Within the entries below, find the portion that opens with the line containing "网站地图 (28, 2151)" and closes with the line containing "网站建设 (1272, 2151)". Retype that portion exactly and only.

-- Records drawn from a dataset --
###
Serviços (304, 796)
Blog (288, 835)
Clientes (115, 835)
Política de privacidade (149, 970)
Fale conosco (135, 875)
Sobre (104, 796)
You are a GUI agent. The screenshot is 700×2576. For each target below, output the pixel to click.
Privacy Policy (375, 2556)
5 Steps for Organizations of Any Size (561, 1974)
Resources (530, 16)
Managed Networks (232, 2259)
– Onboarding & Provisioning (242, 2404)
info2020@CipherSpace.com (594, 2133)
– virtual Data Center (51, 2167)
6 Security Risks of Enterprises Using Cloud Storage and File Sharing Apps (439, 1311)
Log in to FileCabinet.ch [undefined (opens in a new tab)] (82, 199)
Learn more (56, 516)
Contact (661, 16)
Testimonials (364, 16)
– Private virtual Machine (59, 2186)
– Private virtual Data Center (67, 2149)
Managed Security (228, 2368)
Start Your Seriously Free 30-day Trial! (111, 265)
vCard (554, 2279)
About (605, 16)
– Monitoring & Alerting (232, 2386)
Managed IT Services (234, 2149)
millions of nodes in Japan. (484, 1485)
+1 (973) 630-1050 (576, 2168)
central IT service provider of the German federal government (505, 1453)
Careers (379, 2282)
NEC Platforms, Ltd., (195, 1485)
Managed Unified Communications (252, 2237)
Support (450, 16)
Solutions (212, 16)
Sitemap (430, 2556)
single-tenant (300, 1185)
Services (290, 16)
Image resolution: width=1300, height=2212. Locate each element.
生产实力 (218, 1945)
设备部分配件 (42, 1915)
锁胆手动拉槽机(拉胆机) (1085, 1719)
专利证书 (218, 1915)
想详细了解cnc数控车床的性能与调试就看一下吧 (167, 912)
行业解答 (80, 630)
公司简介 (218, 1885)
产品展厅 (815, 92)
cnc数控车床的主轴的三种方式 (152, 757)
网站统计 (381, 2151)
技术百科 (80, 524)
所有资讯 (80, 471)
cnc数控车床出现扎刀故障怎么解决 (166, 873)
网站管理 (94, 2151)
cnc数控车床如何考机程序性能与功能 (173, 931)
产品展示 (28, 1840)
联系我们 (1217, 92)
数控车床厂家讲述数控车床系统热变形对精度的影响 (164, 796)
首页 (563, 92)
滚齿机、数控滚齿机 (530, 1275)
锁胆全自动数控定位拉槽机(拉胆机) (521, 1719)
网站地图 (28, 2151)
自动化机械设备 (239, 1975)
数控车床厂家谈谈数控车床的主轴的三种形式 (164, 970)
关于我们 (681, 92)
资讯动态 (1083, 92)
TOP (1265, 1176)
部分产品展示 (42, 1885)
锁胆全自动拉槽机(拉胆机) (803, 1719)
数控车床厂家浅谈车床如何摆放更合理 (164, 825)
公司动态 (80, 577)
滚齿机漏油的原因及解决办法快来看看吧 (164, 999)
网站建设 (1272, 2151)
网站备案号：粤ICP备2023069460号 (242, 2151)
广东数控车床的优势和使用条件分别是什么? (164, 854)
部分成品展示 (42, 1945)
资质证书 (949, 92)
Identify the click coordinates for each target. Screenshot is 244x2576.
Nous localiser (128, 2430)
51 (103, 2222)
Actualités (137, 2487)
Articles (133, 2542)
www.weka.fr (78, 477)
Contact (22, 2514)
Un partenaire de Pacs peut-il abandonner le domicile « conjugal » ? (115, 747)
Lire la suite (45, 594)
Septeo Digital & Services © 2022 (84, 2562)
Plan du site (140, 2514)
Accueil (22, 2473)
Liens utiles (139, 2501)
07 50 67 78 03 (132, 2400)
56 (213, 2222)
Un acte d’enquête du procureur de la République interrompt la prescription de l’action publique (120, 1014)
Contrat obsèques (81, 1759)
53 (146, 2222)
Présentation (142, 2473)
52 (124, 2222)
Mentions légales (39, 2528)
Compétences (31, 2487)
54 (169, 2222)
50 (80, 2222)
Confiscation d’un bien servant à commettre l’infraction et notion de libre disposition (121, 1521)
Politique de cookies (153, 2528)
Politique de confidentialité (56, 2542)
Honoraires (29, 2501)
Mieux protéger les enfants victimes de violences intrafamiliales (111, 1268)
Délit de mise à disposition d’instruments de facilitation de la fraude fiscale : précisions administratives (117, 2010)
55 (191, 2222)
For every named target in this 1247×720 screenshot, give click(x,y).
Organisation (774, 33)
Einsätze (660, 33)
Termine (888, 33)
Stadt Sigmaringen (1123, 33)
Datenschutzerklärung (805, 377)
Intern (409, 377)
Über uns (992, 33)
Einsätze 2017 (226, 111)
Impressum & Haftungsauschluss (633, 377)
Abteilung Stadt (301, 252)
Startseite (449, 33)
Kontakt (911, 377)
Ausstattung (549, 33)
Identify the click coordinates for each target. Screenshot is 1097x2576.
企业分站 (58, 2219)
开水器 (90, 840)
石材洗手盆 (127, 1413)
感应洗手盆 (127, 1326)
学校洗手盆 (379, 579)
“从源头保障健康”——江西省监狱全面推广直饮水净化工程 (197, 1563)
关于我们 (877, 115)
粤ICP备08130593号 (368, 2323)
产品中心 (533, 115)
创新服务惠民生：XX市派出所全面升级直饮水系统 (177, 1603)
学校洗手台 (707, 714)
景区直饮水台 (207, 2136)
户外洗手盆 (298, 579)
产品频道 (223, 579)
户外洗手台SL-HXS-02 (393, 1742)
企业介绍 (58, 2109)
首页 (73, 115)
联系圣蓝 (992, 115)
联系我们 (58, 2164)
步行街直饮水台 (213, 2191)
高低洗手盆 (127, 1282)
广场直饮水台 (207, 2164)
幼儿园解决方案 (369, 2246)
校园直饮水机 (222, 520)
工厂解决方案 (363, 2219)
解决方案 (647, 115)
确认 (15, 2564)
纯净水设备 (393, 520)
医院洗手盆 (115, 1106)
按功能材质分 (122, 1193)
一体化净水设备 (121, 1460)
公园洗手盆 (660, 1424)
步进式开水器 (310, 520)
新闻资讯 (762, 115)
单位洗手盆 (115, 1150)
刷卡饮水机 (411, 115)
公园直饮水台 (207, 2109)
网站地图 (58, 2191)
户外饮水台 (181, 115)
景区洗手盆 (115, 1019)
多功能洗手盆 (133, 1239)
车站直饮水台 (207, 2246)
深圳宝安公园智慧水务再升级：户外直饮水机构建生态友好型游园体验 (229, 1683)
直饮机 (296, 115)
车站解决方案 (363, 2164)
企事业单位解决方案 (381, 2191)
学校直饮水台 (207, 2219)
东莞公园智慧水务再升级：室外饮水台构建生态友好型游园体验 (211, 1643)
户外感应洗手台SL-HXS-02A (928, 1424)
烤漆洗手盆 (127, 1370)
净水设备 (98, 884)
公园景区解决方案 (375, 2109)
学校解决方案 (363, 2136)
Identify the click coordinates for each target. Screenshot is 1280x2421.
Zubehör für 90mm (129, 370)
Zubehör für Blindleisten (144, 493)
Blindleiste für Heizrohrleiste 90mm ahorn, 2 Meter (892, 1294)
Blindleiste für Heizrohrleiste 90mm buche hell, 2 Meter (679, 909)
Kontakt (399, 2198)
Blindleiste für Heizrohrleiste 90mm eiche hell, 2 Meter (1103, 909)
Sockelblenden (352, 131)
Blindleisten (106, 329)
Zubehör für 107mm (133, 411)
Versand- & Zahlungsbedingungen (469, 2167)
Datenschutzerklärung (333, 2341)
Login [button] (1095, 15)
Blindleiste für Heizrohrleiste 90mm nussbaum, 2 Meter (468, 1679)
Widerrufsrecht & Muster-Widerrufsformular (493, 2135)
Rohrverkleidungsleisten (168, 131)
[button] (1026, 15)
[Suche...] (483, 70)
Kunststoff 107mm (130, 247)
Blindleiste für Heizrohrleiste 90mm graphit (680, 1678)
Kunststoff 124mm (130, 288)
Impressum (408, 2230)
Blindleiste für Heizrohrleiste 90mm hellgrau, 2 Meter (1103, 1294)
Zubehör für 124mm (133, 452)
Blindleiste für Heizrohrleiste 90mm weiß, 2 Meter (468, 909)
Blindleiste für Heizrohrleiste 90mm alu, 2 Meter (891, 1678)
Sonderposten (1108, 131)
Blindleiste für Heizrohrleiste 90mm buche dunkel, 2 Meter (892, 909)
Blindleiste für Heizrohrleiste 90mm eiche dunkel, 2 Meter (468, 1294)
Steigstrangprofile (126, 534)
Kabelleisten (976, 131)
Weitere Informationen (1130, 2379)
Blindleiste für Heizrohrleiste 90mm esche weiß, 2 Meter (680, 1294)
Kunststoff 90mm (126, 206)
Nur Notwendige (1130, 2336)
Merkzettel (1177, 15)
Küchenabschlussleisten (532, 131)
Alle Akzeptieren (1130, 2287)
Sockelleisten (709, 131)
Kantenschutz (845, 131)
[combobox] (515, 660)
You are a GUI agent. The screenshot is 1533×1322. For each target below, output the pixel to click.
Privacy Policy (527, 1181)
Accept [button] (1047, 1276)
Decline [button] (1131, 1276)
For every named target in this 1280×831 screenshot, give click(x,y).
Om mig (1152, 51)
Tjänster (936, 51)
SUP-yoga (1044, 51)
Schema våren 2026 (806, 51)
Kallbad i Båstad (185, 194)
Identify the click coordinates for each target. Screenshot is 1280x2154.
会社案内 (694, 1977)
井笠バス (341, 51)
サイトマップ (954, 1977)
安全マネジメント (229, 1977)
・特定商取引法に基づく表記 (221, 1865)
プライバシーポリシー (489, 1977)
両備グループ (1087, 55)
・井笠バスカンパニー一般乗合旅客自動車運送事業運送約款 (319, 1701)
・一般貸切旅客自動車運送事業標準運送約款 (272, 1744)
###
-- Response box --
网站地图 (28, 2151)
自动化机械设备 (239, 1975)
数控车床厂家谈谈数控车床的主轴的三种形式 (164, 970)
关于我们 (681, 92)
资讯动态 (1083, 92)
TOP (1265, 1176)
部分产品展示 (42, 1885)
锁胆全自动拉槽机(拉胆机) (803, 1719)
数控车床厂家浅谈车床如何摆放更合理 (164, 825)
公司动态 (80, 577)
滚齿机漏油的原因及解决办法快来看看吧 (164, 999)
网站建设 (1272, 2151)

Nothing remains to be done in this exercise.